No es de extrañar que José A. Pérez Ledo y Alex Orbe, guionista y dibujante respectivamente del cómic Los Enciclopedistas, conviertan a Diderot en protagonista absoluto de ese momento en que un grupo de intelectuales en el París de 1750 decidieron que la razón debía librar una batalla contra la superstición por desigual que fuera el combate.

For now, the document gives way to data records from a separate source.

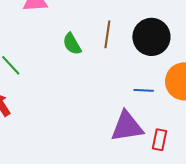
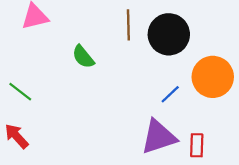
brown line: (107, 34) -> (128, 25), moved
blue line: (144, 90) -> (170, 94), turned -36

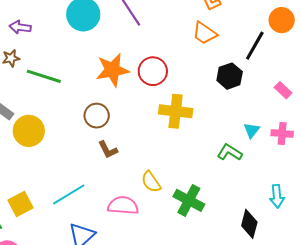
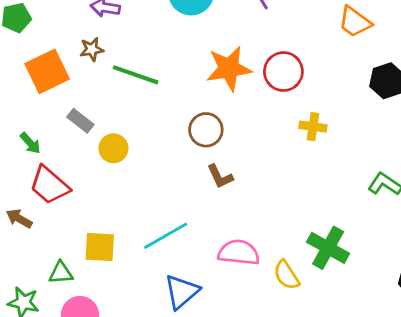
yellow cross: (176, 111) -> (313, 127), size x0.6
yellow circle: (29, 131) -> (113, 148), size x0.7
yellow semicircle: (151, 182) -> (286, 275), moved
yellow square: (20, 204) -> (100, 247), turned 30

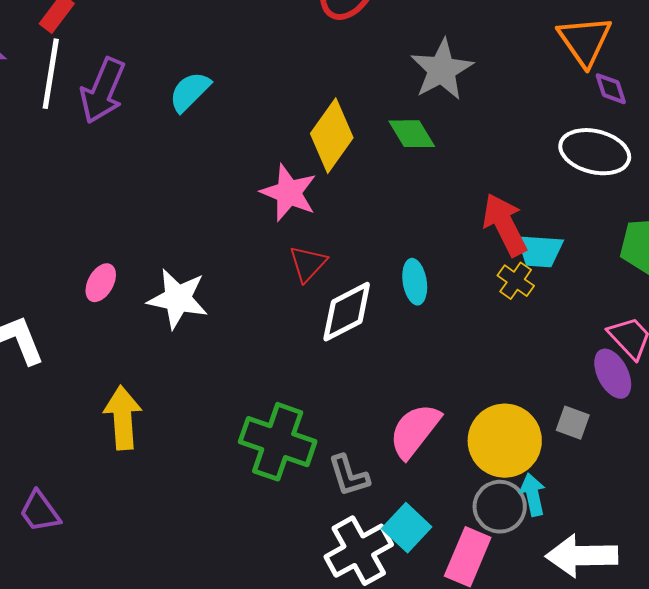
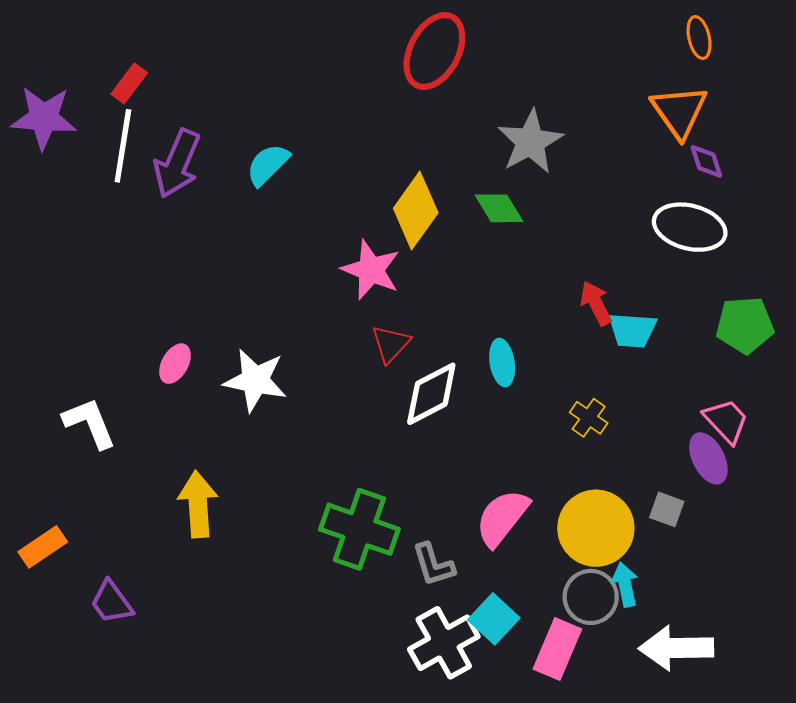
red arrow: (505, 225) -> (596, 303), size x0.7
yellow cross: (516, 281) -> (589, 418), moved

Una historieta entretenida con un Diderot que, entre situaciones de pura acción con todos los elementos del thriller y la intriga, despliega su talento dialéctico en los salones más elegantes y los calabozos más inmundos, en las tabernas y en los palacios.
En tan recomendable tebeo hay no pocos de esos rasgos que en su Diccionario filosófico Fernando Savater ponderó sobre el autor de Jacques el fatalista, del que destacaba “el tesón y la capacidad laboriosa, el desprecio a los ringorrangos, el sentimentalismo sensual” o su carácter en ocasiones poco coherente, al tiempo disciplinado y caprichoso, estoico y hedonista.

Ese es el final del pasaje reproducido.